Peace time generals and admirals move up the chain with a lot of irrelevant priorities.  Hell the US navy can't steer straight or even put out fires these days.  You put the current folks and procedures in charge in 41/42 and Yorktown doesn't even make it to Midway.  Or look at Lincoln cycling through all of the politically appointed generals until settling on Grant, Sherman, etc.  When was the last time the Russians fought a campaign with a similar scope?  Crimea and Georgia are small fry relatively speaking, and any of the Afghan War generals are long gone by now.  (Not that they it nailed there, but that invasion was over 40 years ago, only a few of the upper echelon even served there, I'd suspect).

2 hours ago, Fez said:

Interesting both that Russia felt the need to ask and that Kazakhstan felt comfortable saying no:

Also from the article:

Quote

Additionally, the former Soviet republic <Kasakhstan> said it is not recognizing the Russia-created breakaway republics upheld by Russia's president, Vladimir Putin, as a pretext for its aggression in Ukraine. 

I'm going to trust that NBC has verified all this if they're running it.

Yes.  Because NBC is devoted to impeccable journalistic standards.  Armies of fact checkers.  Or, they're a mega-cap company that shapes truth for the establishment.  It's a nice club, if you can join it. 

It may or may not be true, but corporate owned media can't be trusted to do anything but promote corporate interests, which are always going to somehow end up being aligned with their regulators too.  I can't suss out the angle here, but I really have a hard time trusting corporate media.  But I've been a crotchety old cynic, I've noticed.

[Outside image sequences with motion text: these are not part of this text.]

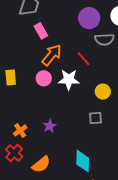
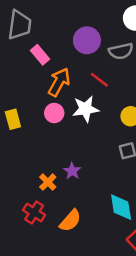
purple circle: (89, 18) -> (87, 40), moved
orange cross: (20, 130) -> (48, 182), moved

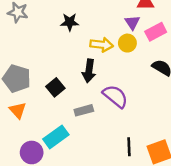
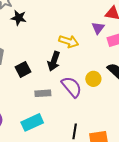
black star: (70, 22) -> (19, 18), moved
yellow circle: (127, 43) -> (93, 79), moved
cyan rectangle: (56, 137) -> (32, 122), moved

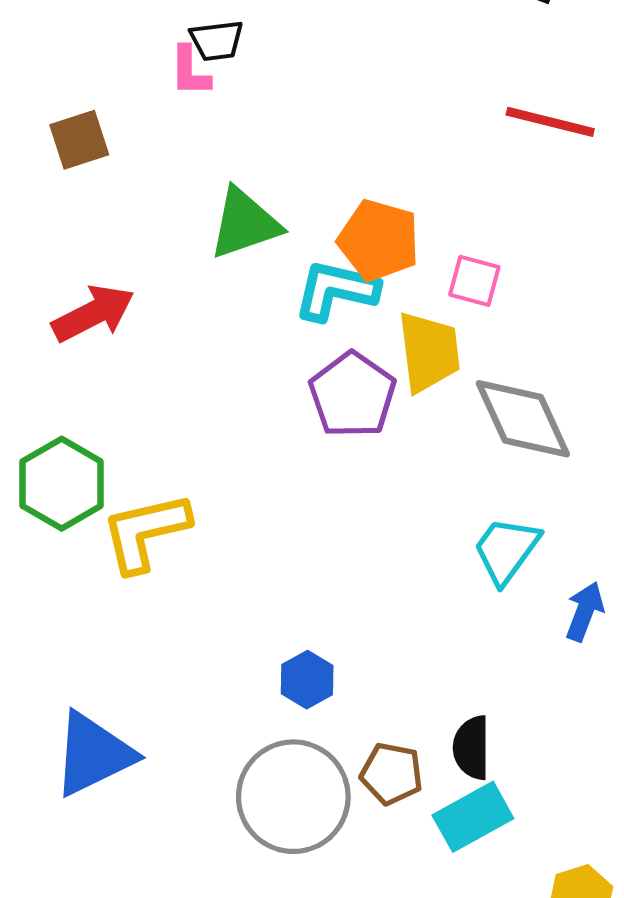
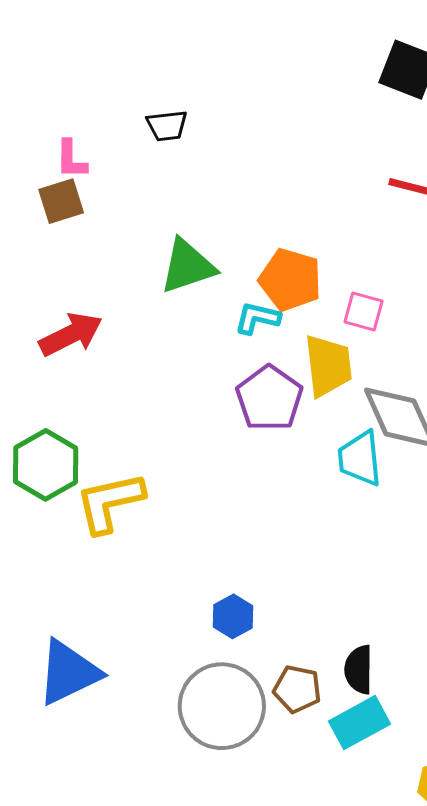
pink L-shape: (190, 71) -> (71, 159), moved
cyan L-shape: (336, 290) -> (257, 318), size x0.7
cyan trapezoid: (506, 550) -> (360, 458), moved, turned -42

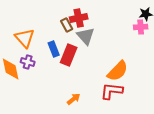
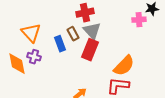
brown rectangle: (67, 25) -> (73, 34), moved
pink cross: (141, 27) -> (139, 20), moved
red rectangle: (69, 55) -> (90, 50), moved

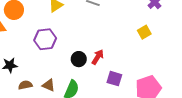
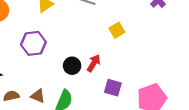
yellow square: (144, 32) -> (117, 30), moved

My hope is that this stays a 2 country conflict, and that Ukraine is not weak, if I may make a Seinfeld reference.  I saw that Adam Kinzinger wants the US to enforce a no fly zone over Ukraine.  That sounds a lot like the corporate interests that profit from war are looking to expand the scope of the conflict. 

When you think about Ike warning in his farewell address about not only the military industrial complex, but the danger of science and universities being federalized, he's probably the top President of the 20th century.  Though his previous resume gives him a leg up too.  We're seeing the effect of the former directly, and secondary effects from the latter as well.  A true small r republican that one, and fine leader for free folk.